JIM GUTHRIE's new album Takes Time premieres today, and it's fantastic. You can order it (and/or stream it free) on Bandcamp (which presumably nets him more moola) and iTunes. I was able to get an advance copy and have worn electronic grooves in the mp3’s for the last few months: it’s really something. I discovered Jim’s music through the incredible Sworcery soundtrack, and then immediately started working back through his catalog. Now More Than Ever is an especial favorite, and his last solo studio album, nearly ten years old. I can’t recommend Jim as a person or as an artist highly enough—his music has become a really really important part of my life, and I’m the better for it.
The above comic is from a future series of diary comics, which I thought I’d have done by now, but no. But I couldn’t help sticking it out there to celebrate Jim’s new album, and hopefully drum up some new fans for him. Pass it along!

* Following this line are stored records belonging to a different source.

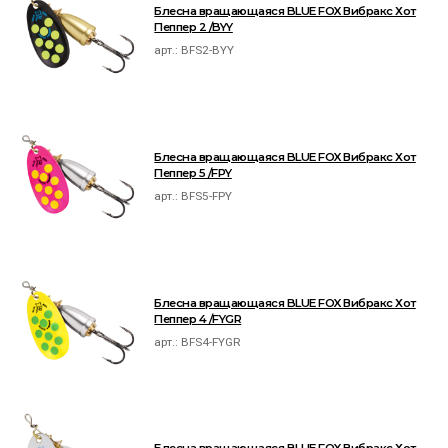
Блесна вращающаяся BLUE FOX Вибракс Хот
Пеппер 2 /BYY
арт.:
BFS2-BYY
Блесна вращающаяся BLUE FOX Вибракс Хот
Пеппер 5 /FPY
арт.:
BFS5-FPY
Блесна вращающаяся BLUE FOX Вибракс Хот
Пеппер 4 /FYGR
арт.:
BFS4-FYGR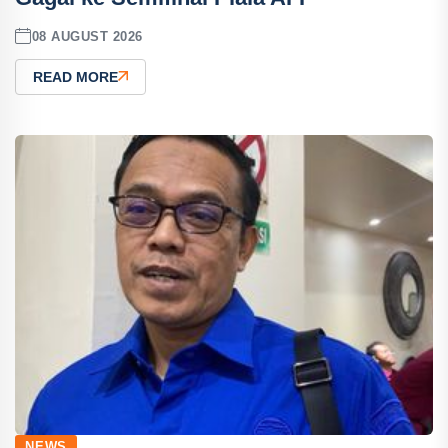
08 AUGUST 2026
READ MORE
NEWS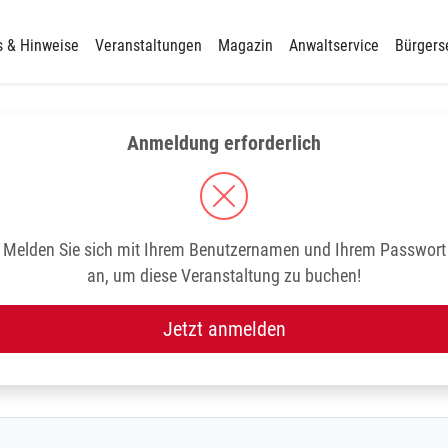
s & Hinweise
Veranstaltungen
Magazin
Anwaltservice
Bürgers
Anmeldung erforderlich
Melden Sie sich mit Ihrem Benutzernamen und Ihrem Passwort
an, um diese Veranstaltung zu buchen!
Jetzt anmelden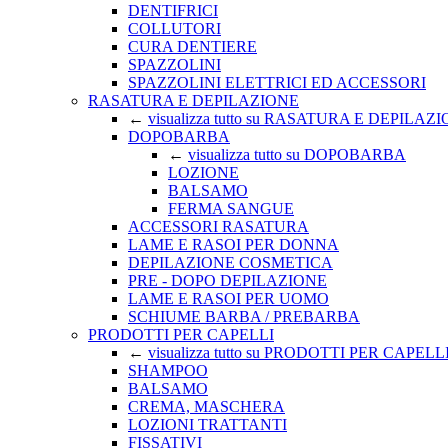
DENTIFRICI
COLLUTORI
CURA DENTIERE
SPAZZOLINI
SPAZZOLINI ELETTRICI ED ACCESSORI
RASATURA E DEPILAZIONE
←
visualizza tutto su RASATURA E DEPILAZ
DOPOBARBA
←
visualizza tutto su DOPOBARBA
LOZIONE
BALSAMO
FERMA SANGUE
ACCESSORI RASATURA
LAME E RASOI PER DONNA
DEPILAZIONE COSMETICA
PRE - DOPO DEPILAZIONE
LAME E RASOI PER UOMO
SCHIUME BARBA / PREBARBA
PRODOTTI PER CAPELLI
←
visualizza tutto su PRODOTTI PER CAPELL
SHAMPOO
BALSAMO
CREMA, MASCHERA
LOZIONI TRATTANTI
FISSATIVI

I’ve spent all day inking 18 different drawings for a big history map illustration for a magazine, including this James Brown, who recorded Papa’s Got A Brand New Bag in Charlotte (where I live) in 1967.

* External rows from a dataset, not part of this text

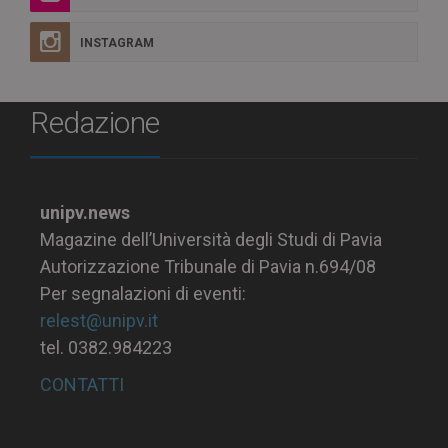
INSTAGRAM
Redazione
unipv.news
Magazine dell’Università degli Studi di Pavia
Autorizzazione Tribunale di Pavia n.694/08
Per segnalazioni di eventi:
relest@unipv.it
tel. 0382.984223
CONTATTI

MAYNARD FERGUSON, TRUMPETEST. One of the twenty dollar sketches I do; you can buy one here, and see all the ones to date here. Subject suggestion: “Maynard Ferguson”. This one was tough because I wasn’t familiar with Ferguson, a Canadian trumpeter and band leader. And then after familiarizing myself, it wasn’t my cup of tea really—to be honest, I just don’t like trumpet very much, especially in the wild upper registers that big band trumpeters like to squeak into. I struggled with what to draw until I decided to just get rid of the part I didn’t like. And that, ladies and gentlemen, is how ideas work.

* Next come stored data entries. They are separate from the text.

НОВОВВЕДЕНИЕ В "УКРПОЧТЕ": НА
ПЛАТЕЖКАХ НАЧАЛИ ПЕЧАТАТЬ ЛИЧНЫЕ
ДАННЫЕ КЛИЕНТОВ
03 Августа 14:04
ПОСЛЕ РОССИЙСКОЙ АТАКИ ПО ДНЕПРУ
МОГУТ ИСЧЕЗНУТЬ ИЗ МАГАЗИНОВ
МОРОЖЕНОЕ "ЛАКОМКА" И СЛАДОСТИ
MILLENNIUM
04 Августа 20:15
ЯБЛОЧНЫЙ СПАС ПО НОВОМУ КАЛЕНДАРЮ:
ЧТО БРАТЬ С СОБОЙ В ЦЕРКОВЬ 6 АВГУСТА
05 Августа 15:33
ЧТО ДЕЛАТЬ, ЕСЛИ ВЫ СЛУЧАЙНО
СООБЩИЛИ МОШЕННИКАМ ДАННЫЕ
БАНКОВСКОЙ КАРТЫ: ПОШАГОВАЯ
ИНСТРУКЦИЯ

togetherinthisdream asked: Your jazz illustrations are to die for! I abso-fucking-lutely love them, and I love that you're doing them. Really glad someone is doing jazz that beautiful service, I think you've inspired me to, as well. :)<3
Thank you very much! Although I wouldn’t think of it as doing jazz a “service” so much. Especially since I’m selling prints :$
Speaking of jazz, here are five amazing jazz albums, whether you’re new to jazz or old to jazz:
1) John Coltrane, A Love Supreme. This is the daddy; there’s a reason you’ve heard about it a million times. Listen to it on headphones, late at night, while driving. If I had to answer the question “why is humanity here,” I couldn’t, but “John Coltrane” comes close.
2) Charles Mingus, Blues And Roots. Charles Mingus is second only to Duke Ellington in terms of composition, but he adds a wild energy to things that Duke never had.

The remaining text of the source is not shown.